If you’re able to set up an SSH tunnel then I expect any approach will work.

Secure from the perspective of directly exposing to the internet?

I’m not sure I made myself clear enough—the only port directly exposed to the Internet would be port 80 and everything else would be behind the firewall. So as long as I don’t open port 445 on the firewall (for Samba for exmaple) then nothing external to the LAN would be able to access the Samba share on the RISC OS webserver surely?

Also it occurred to me last night that the NAS is not on 24/7 so that wouldn’t be good to host the files! I will have to rule out 5 for that reason…so…what’s the next best option?

Is it conceivable that someone could get in through port 80, do something to the server that would then enable some other way in or some other way onto the LAN? Wouldn’t my firewall have to be compromised for that?

edit: OK I just checked and there is at least one backdoor into my firewall that I was not aware about—reminds me never to fully trust off the shelf stuff.

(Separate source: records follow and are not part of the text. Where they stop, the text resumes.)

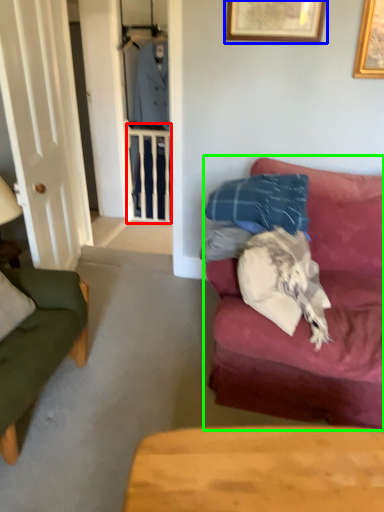 Question: Considering the real-world distances, which object is closest to balustrade (highlighted by a red box)? picture frame (highlighted by a blue box) or studio couch (highlighted by a green box).

Choices:
 (A) picture frame
 (B) studio couch

Answer: (A) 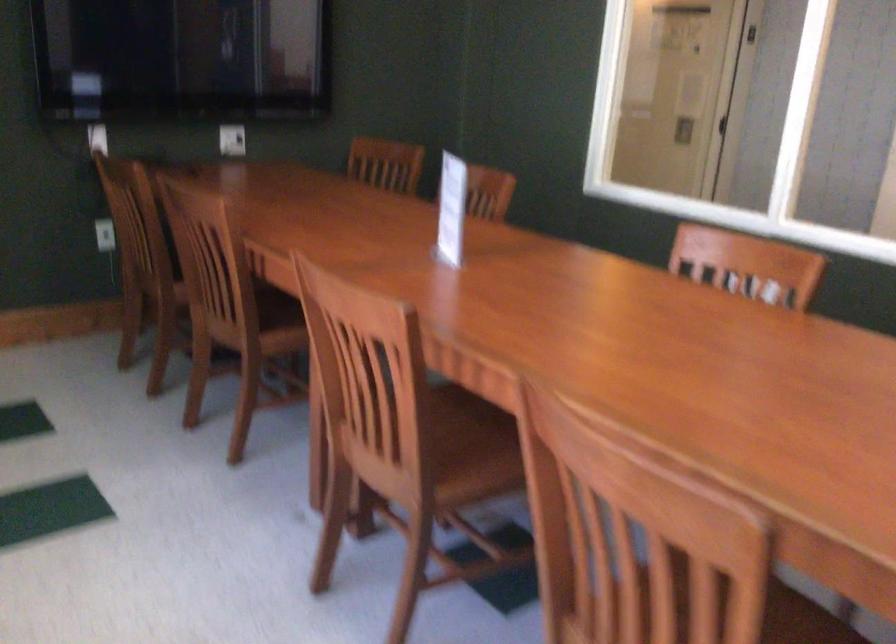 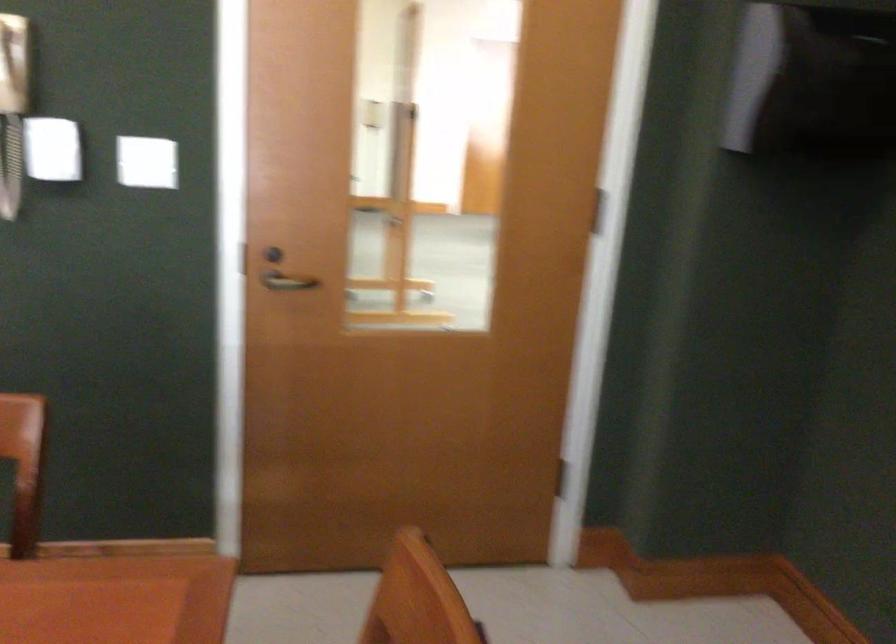 Question: Based on the continuous images, in which direction is the camera rotating? Reply with the corresponding letter.

Choices:
 (A) Left
 (B) Right
 (C) Up
 (D) Down

Answer: (B) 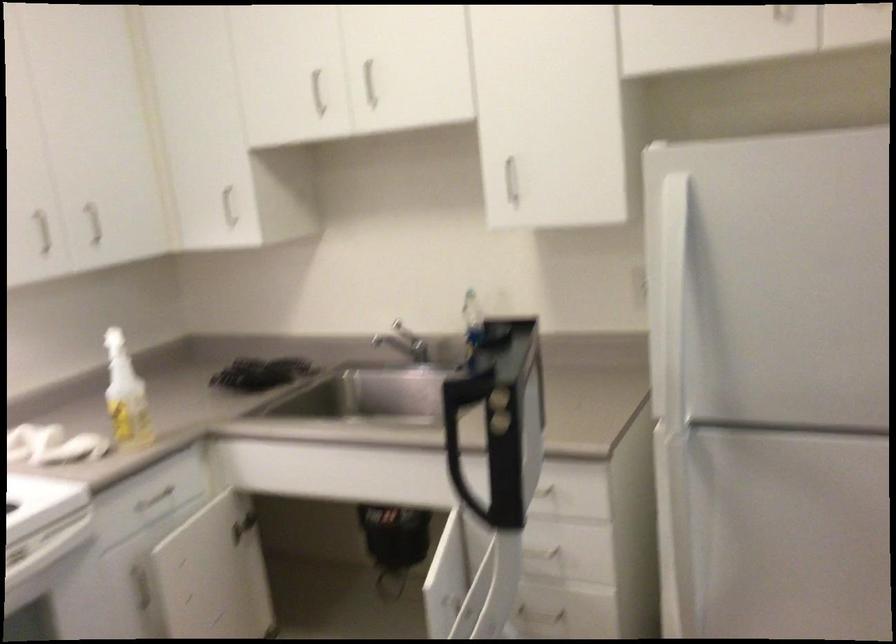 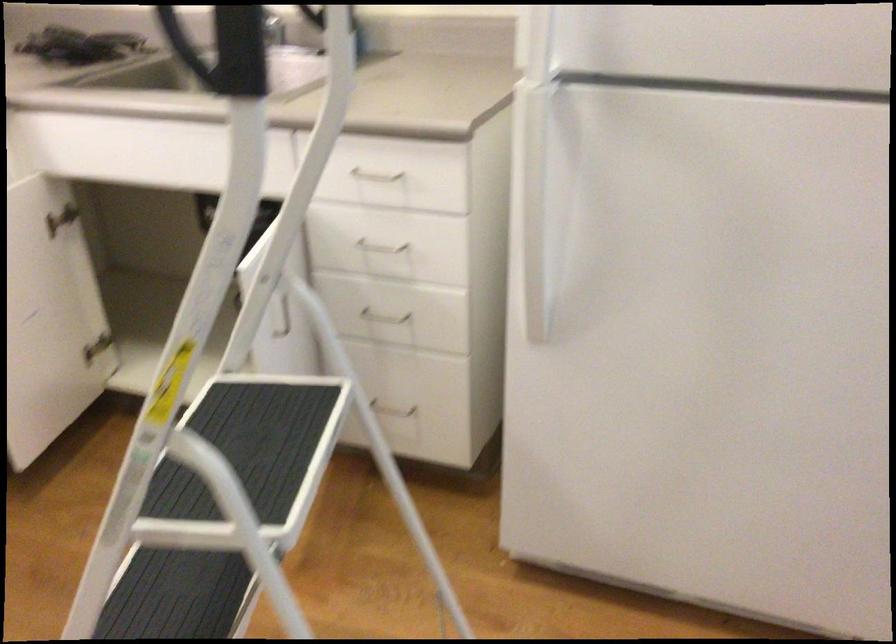 The images are taken continuously from a first-person perspective. In which direction are you moving?

The cameraman moved toward right, forward. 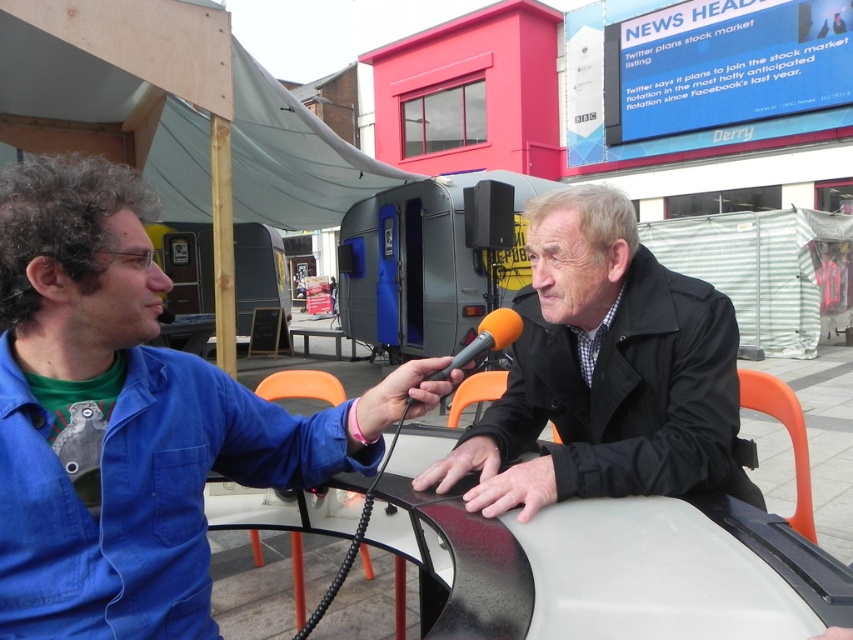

I see why it is there and I see why it would be useful (its so the manufacturer can push firmware updates to the device) but I am not entirely sure I’m comfortable with it! Will have to put “build my own firewall” back on my list of jobs…and yet…then I would have to manage it myself and who says I would do a better job than the company who is currently managing it…?

The best advice for using WebJames as a server available to the public is: don’t.

I don’t think it will stay up, free of problems, for long. You may get it crashed (DoS) or the contents compromised. Neither WebJames nor RISC OS is robust enough against the evil people out there.

I’ve got a WebJames server up and running, but exclusively behind an OpenVPN server so that only I can access it. That’s an entirely different proposition.

Actually I’m not too bothered about the server getting zapped—its not going to have anything critical or irreplaceable on there and is more for a bit of fun really.

I was only concerned that there might be a way in to the rest of the LAN via the server.